_Exercise:_ Your answer must consist of one number: how many lines in the records contain "resmi".

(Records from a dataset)
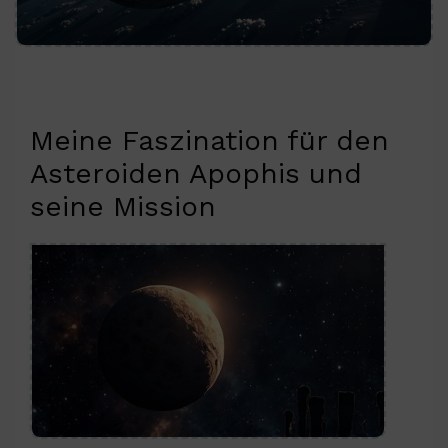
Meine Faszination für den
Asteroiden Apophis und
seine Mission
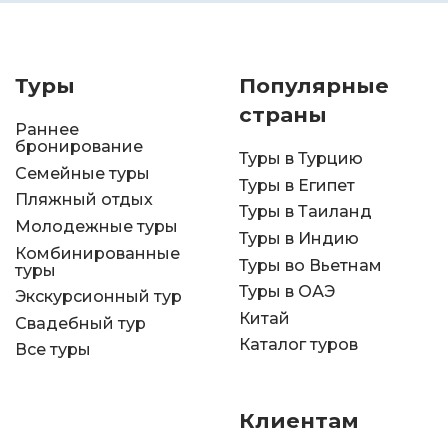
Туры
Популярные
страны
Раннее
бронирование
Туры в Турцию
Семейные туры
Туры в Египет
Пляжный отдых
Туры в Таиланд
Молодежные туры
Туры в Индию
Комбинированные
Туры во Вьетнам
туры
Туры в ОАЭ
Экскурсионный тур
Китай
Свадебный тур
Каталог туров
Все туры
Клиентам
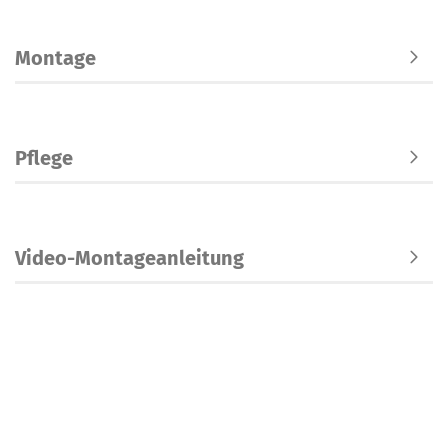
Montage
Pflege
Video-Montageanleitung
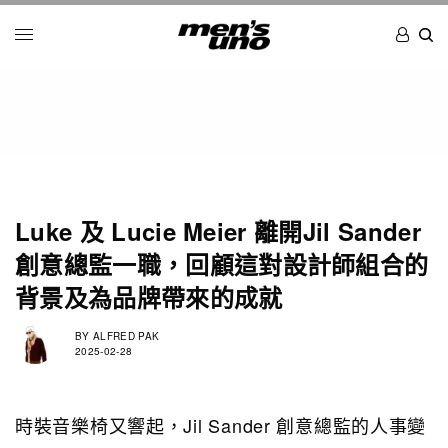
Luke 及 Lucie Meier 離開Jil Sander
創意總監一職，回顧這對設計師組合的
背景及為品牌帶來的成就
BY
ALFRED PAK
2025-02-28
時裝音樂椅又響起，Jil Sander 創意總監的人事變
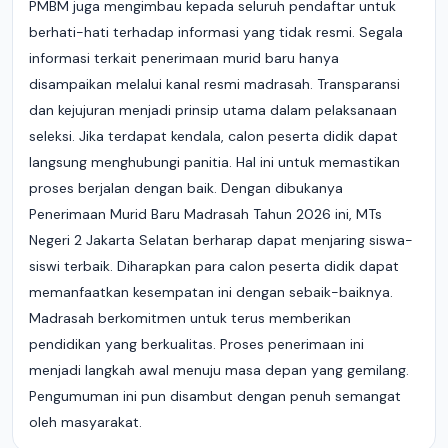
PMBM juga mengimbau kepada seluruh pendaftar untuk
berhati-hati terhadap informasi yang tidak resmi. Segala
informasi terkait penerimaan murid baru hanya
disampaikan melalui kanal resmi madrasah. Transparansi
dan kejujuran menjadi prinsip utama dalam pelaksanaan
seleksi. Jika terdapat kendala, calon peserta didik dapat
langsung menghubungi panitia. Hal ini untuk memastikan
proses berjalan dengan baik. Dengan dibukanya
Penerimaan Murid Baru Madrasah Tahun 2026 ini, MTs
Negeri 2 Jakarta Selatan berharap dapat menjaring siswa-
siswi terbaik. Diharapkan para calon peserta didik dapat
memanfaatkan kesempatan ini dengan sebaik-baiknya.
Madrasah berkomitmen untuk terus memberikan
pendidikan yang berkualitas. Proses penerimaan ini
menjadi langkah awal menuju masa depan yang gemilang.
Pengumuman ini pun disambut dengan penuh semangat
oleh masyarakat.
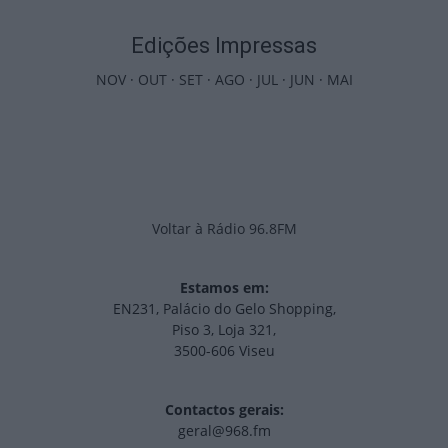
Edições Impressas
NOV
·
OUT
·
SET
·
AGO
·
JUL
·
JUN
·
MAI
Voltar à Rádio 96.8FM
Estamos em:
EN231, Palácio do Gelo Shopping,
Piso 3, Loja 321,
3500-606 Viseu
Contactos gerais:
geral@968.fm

_Answer to the exercise:_ 2